Table of Contents

Introduction

The Merge Instructions Framework facilitates the combination of data from multiple pandas DataFrames through a variety of merge operations. It employs an object-oriented approach to merge operations, enabling clear, configurable, and reusable merge strategy definitions that can adapt to complex data relationships.

At its core, the framework provides a base for defining and executing merge operations utilizing pandas' merging capabilities, with the added benefit of serialization to and from JSON for dynamic configuration and sharing.

Core Components

MergeOperation

  • Purpose: Serves as the base class for all merge operations, encapsulating the common logic for executing a merge between two `DataFrame` objects or nested `MergeOperation` instances.
  • Key Methods:
    • `merge(source2df)`: Executes the configured merge operation, utilizing `source2df`, a dictionary mapping source identifiers to `DataFrame` objects.

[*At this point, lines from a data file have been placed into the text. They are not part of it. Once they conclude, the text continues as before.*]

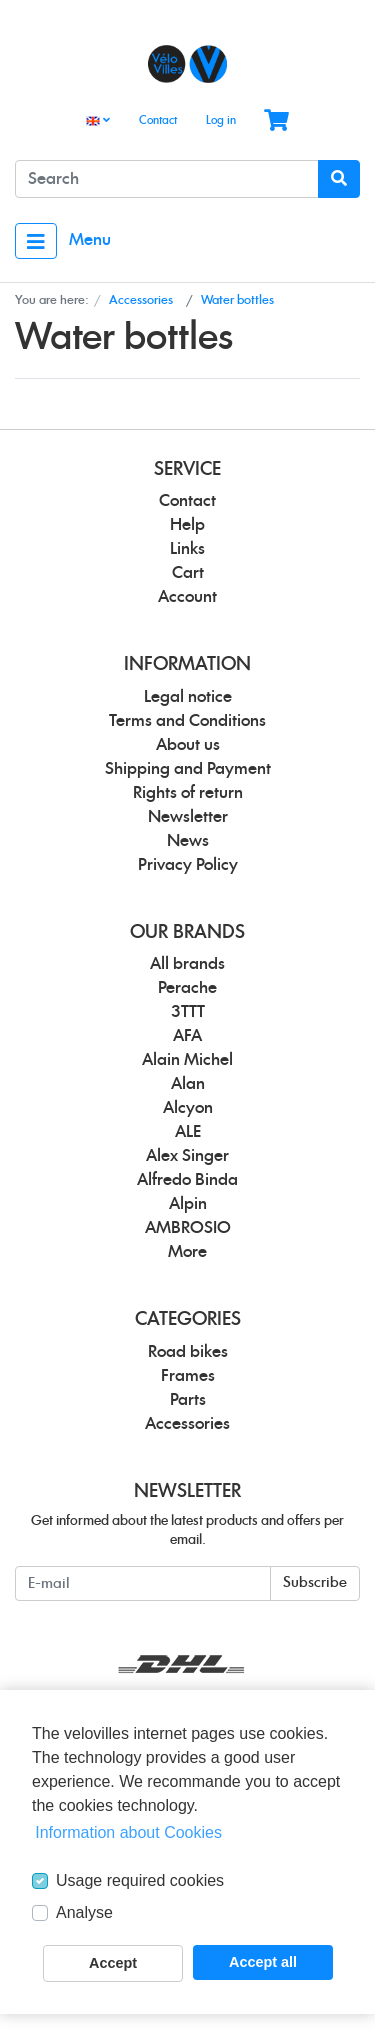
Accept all (263, 1962)
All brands (187, 964)
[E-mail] (143, 1583)
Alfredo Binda (187, 1180)
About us (188, 745)
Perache (187, 988)
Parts (188, 1400)
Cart (188, 573)
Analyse (84, 1912)
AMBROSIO (188, 1228)
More (187, 1252)
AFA (187, 1036)
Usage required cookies (140, 1880)
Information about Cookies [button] (128, 1832)
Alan (188, 1084)
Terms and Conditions (187, 721)
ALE (188, 1132)
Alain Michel (187, 1060)
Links (187, 549)
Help (187, 525)
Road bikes (188, 1352)
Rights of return (188, 793)
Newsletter (188, 817)
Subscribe (315, 1583)
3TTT (188, 1012)
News (188, 841)
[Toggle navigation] (36, 241)
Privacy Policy (188, 865)
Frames (188, 1376)
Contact (158, 120)
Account (187, 597)
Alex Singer (187, 1156)
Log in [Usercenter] (221, 120)
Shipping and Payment (188, 769)
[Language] (98, 121)
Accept (113, 1963)
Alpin (188, 1204)
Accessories (187, 1424)
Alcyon (188, 1108)
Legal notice (188, 697)
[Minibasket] (276, 121)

Subclasses for Merge Strategies

InnerMerge

  • Description: Executes an inner join between two data sources, returning rows with matching keys in both.

OuterMerge

  • Description: Performs a full outer join, returning all rows from both data sources, with non-matching rows filled with `NaN`.

LeftMerge

  • Description: Executes a left outer join, returning all rows from the left data source, and matched rows from the right, with `NaN` for non-matching rows.

RightMerge

  • Description: Conducts a right outer join, returning all rows from the right data source, matched rows from the left, and `NaN` for non-matching rows.

Serialization and Deserialization

  • Purpose: Enables the conversion of merge operations to a dictionary format for JSON serialization (`todict()`) and the construction of merge operations from such dictionaries (`fromdict(data)`).

Usage Examples

Creating a Merge Operation

To combine two data frames with an inner merge based on shared keys:

merge_operation = InnerMerge(
    left="data_source_1",
    right="data_source_2",
    left_on="key_column_1",
    right_on="key_column_2",
)
result_df = merge_operation.merge({"data_source_1": df1, "data_source_2": df2})

Serialization to JSON

To serialize a merge operation for configuration or sharing:

merge_config = merge_operation.to_dict()

Deserialization from JSON

To restore a merge operation from a serialized configuration:

restored_merge_operation = MergeOperation.from_dict(merge_config)
merged_df = restored_merge_operation.merge(source2df)

Conclusion

The Merge Instructions Framework provides a robust for managing and executing data frame merge operations in a structured and object-oriented manner. Its design prioritizes clarity, configurability, and reusability, making it an convenient asset in the context of large data pipelines depending on merge operations.